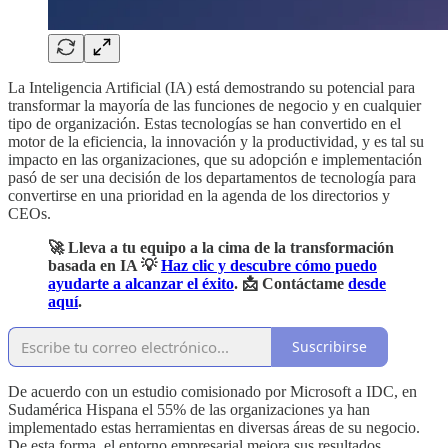
La Inteligencia Artificial (IA) está demostrando su potencial para
transformar la mayoría de las funciones de negocio y en cualquier
tipo de organización. Estas tecnologías se han convertido en el
motor de la eficiencia, la innovación y la productividad, y es tal su
impacto en las organizaciones, que su adopción e implementación
pasó de ser una decisión de los departamentos de tecnología para
convertirse en una prioridad en la agenda de los directorios y
CEOs.
🚀 Lleva a tu equipo a la cima de la transformación
basada en IA 💡
Haz clic y descubre cómo puedo
ayudarte a alcanzar el éxito
. 📩 Contáctame
desde
aquí
.
Suscribirse
De acuerdo con un estudio comisionado por Microsoft a IDC, en
Sudamérica Hispana el 55% de las organizaciones ya han
implementado estas herramientas en diversas áreas de su negocio.
De esta forma, el entorno empresarial mejora sus resultados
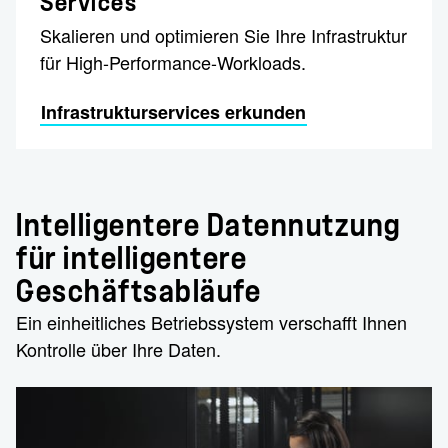
Services
Skalieren und optimieren Sie Ihre Infrastruktur
für High-Performance-Workloads.
Infrastrukturservices erkunden
Intelligentere Datennutzung
für intelligentere
Geschäftsabläufe
Ein einheitliches Betriebssystem verschafft Ihnen
Kontrolle über Ihre Daten.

----------

- _What is being asked_
Reproduce, with both ends included, the lines from the one holding "Intelligentere Datennutzung" to the end of the records above.

- _Answer section_
Intelligentere Datennutzung
für intelligentere
Geschäftsabläufe
Ein einheitliches Betriebssystem verschafft Ihnen
Kontrolle über Ihre Daten.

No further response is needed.